Paragraphe II : L’emploi, une finalité contemporaine du droit du travail

La mise en perspective de l’émergence de la notion d’emploi dans les sciences qui traitent du travail a montré le rôle décisif de l’Etat. Effectivement, si la tutelle de l’Etat s’est exercée pour faire respecter le principe fondateur de la liberté du travail, la régulation du marché du travail s’est aussi accompagnée d’une garantie d’existence au profit du travailleur afin de lui procurer l’assurance de disposer, par son travail, de ressources suffisantes.39 En retrait avec une certaine conception idéaliste de la finalité du droit du travail (droit de protection du salarié), il s’avère qu’il est donc de sa nature tout autant de favoriser l’exploitation du travail que de la limiter.40 On peut alors se demander quelle part la logique juridique est susceptible d’accorder à la logique économique dans la production de règles applicables à une situation de travail dans l’entreprise, entendons désormais une situation d’emploi ? Tout en conservant un point d’équilibre entre les intérêts en cause, la fonction régulatrice du droit du travail semble s’être déplacée de la stabilité du travail à la protection de l’emploi du salarié dans l’entreprise.

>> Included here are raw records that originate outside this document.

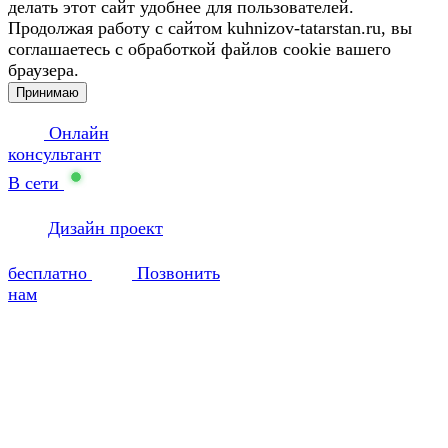
делать этот сайт удобнее для пользователей.
Продолжая работу с сайтом kuhnizov-tatarstan.ru, вы
соглашаетесь с обработкой файлов cookie вашего
браузера.
Принимаю
Онлайн
консультант
В сети
Дизайн проект
бесплатно
Позвонить
нам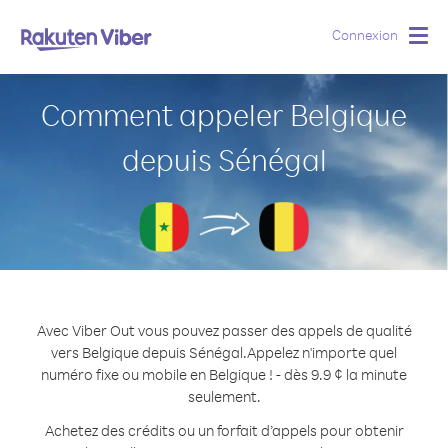
Connexion
Togg
navig
Comment appeler Belgique
depuis Sénégal
Avec Viber Out vous pouvez passer des appels de qualité
vers Belgique depuis Sénégal.
Appelez n'importe quel
numéro fixe ou mobile en Belgique ! - dès 9.9 ¢ la minute
seulement.
Achetez des crédits ou un forfait d’appels pour obtenir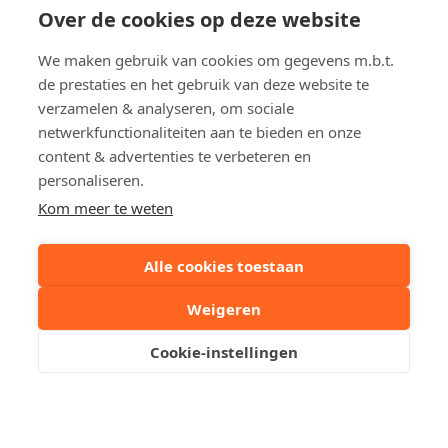
Over de cookies op deze website
Lichttorenplein
3
We maken gebruik van cookies om gegevens m.b.t.
Appartement in Knokke
de prestaties en het gebruik van deze website te
€ 2 300
verzamelen & analyseren, om sociale
netwerkfunctionaliteiten aan te bieden en onze
content & advertenties te verbeteren en
personaliseren.
Kom meer te weten
Alle cookies toestaan
Immo Cauwe
Weigeren
Cookie-instellingen
Een woning te koop / te huur in Knokke, Het Zoute,
Duinbergen, Heist, Brugge, Sint-Andries, Sint-Kruis,
Sint-Michiels, Oostkamp, Zedelgem, Maldegem, Aalter
dan bent u bij ons aan het juiste adres.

En effet, on peut supposer que le besoin de sécurité économique n’était pas moindre pour le salarié au début du XXème siècle qu’à la fin. Cependant et, non sans paradoxe, la sécurité économique aujourd’hui acquise sollicite une protection accrue conséquence de la mutation du travail.

Notes
39.

J. LE GOFF, ouvrage précité, spéc., p. 83 et suiv. ; F. EWALD, ouvrage précité.

40.

C’est la thèse défendue in Le droit capitaliste du travail, P.U.G. 1980, A. JEAMMAUD et alii. Voir cependant, l’ouvrage de M. Ollier. Les règles du droit du travail intéressant la relation individuelle de travail sont systématiquement présentées comme des règles de protection, cf., table des matières, p. 577 et suiv. P.D. OLLIER, Le Droit du travail, Collection U, A. Colin, 1972.